Investigating The Files With Forensics | CTF Newbies

HackTheBox SRMIST
InfoSec Write-ups
Published in
8 min readApr 11, 2024

--

Forensics is the art of recovering the digital trail left on a computer. There are various methods to find data that is seemingly deleted, not stored, or worse, covertly recorded. In a CTF context, “Forensic” challenges can include file format analysis, steganography, memory dump analysis, or network packet capture analysis.

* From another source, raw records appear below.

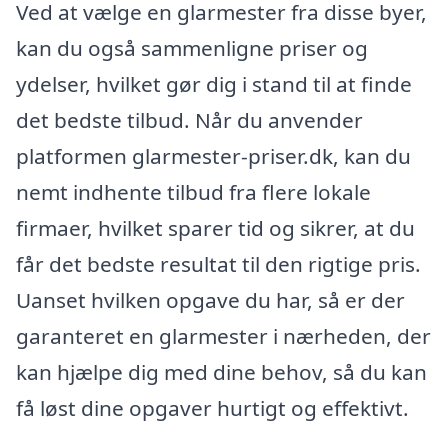
Ved at vælge en glarmester fra disse byer,
kan du også sammenligne priser og
ydelser, hvilket gør dig i stand til at finde
det bedste tilbud. Når du anvender
platformen glarmester-priser.dk, kan du
nemt indhente tilbud fra flere lokale
firmaer, hvilket sparer tid og sikrer, at du
får det bedste resultat til den rigtige pris.
Uanset hvilken opgave du har, så er der
garanteret en glarmester i nærheden, der
kan hjælpe dig med dine behov, så du kan
få løst dine opgaver hurtigt og effektivt.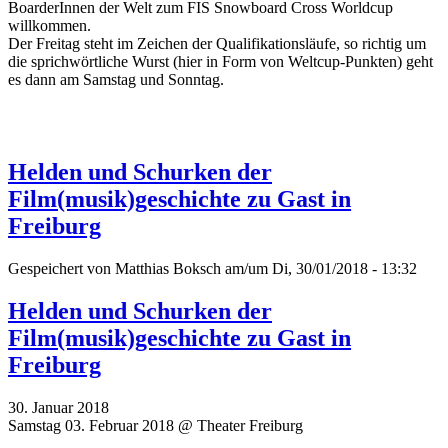
BoarderInnen der Welt zum FIS Snowboard Cross Worldcup
willkommen.
Der Freitag steht im Zeichen der Qualifikationsläufe, so richtig um
die sprichwörtliche Wurst (hier in Form von Weltcup-Punkten) geht
es dann am Samstag und Sonntag.
Helden und Schurken der
Film(musik)geschichte zu Gast in
Freiburg
Gespeichert von
Matthias Boksch
am/um Di, 30/01/2018 - 13:32
Helden und Schurken der
Film(musik)geschichte zu Gast in
Freiburg
30. Januar 2018
Samstag 03. Februar 2018 @ Theater Freiburg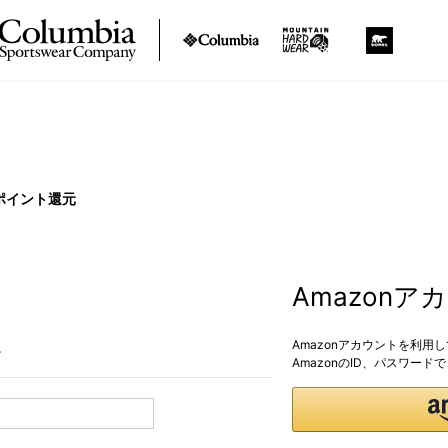
ポイント還元
Amazon
Amazonアカウントを利用
。
AmazonのID、パスワー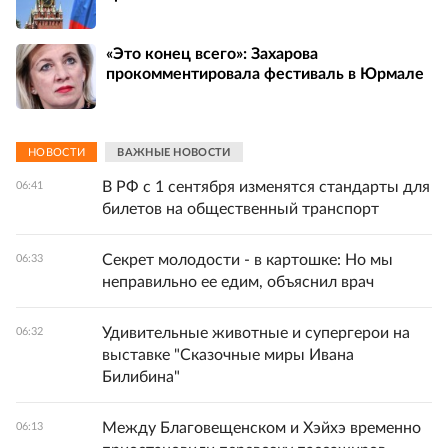
«Это конец всего»: Захарова
прокомментировала фестиваль в Юрмале
НОВОСТИ
ВАЖНЫЕ НОВОСТИ
В РФ с 1 сентября изменятся стандарты для
06:41
билетов на общественный транспорт
Секрет молодости - в картошке: Но мы
06:33
неправильно ее едим, объяснил врач
Удивительные животные и супергерои на
06:32
выставке "Сказочные миры Ивана
Билибина"
Между Благовещенском и Хэйхэ временно
06:13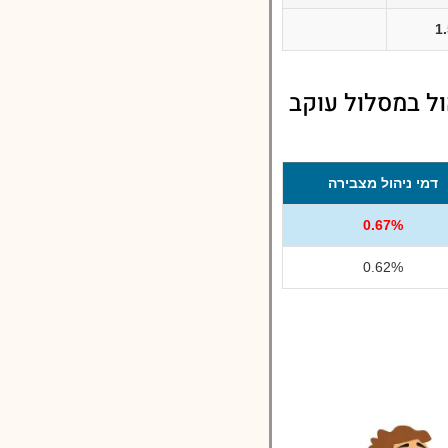
1
ל במסלול עוקב
דמי ניהול מצבירה
0.67%
0.62%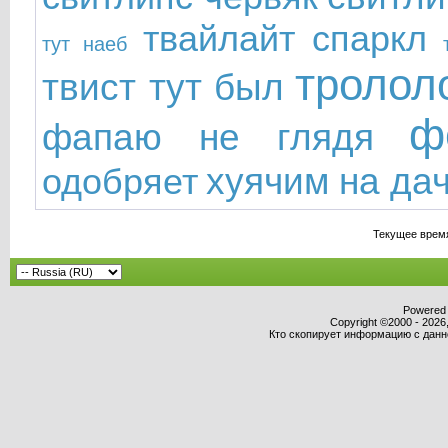
твайлайт спаркл
тут наеб
тролол
твист тут был
ф
фапаю не глядя
хуячим на да
одобряет
Текущее врем
Powered b
Copyright ©2000 - 2026,
Кто скопирует информацию с данног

For solving forensics CTF challenges, the three most useful abilities are probably:

  • Knowing a scripting language (e.g., Python).
  • Knowing how to manipulate binary data (byte-level manipulations) in that language.
  • Recognizing formats, protocols, structures, and encodings.

CTF Challenges

CTF (Capture The Flag) forensics challenges are a type of cybersecurity competition where participants are tasked with analyzing digital evidence, conducting forensic investigations, and solving puzzles to uncover hidden information or solve specific objectives. Here are some common types of CTF forensics challenges:

  1. File Analysis: Participants may be given files such as disk images, memory dumps, network captures, or log files to analyze.
  2. Steganography: Steganography involves hiding messages or data within other files or media to conceal their existence.
  3. Network Forensics: Participants may be provided with network traffic captures or packet captures obtained from a compromised system or network.
  4. Memory Forensics: Memory forensics involves analyzing the volatile memory (RAM) of a system to extract information such as running processes, open network connections, and artifacts left behind by malware.
  5. Log Analysis: Log files from various sources such as web servers, firewalls, and intrusion detection systems (IDS) may be provided to participants.

Common forensics concepts

Below follows a high-level overview of some of the common concepts in forensics CTF challenges, and some recommended commands for performing common tasks.

~Initial Analysis

Forensic CTF challenges often require the use of exploratory steps to determine what to do next. Check below:

  • strings: search for plaintext strings in a file.
  • grep: search for a particular string in a file.
  • bgrep: search for non-text data patterns.
  • hexdump: displays the content of a file in hexadecimal.

~Encodings

The Binary is 1’s and 0’s, but often is transmitted as text. It would be wasteful to transmit actual sequences of 101010101, so the data is first encoded using one of a variety of methods.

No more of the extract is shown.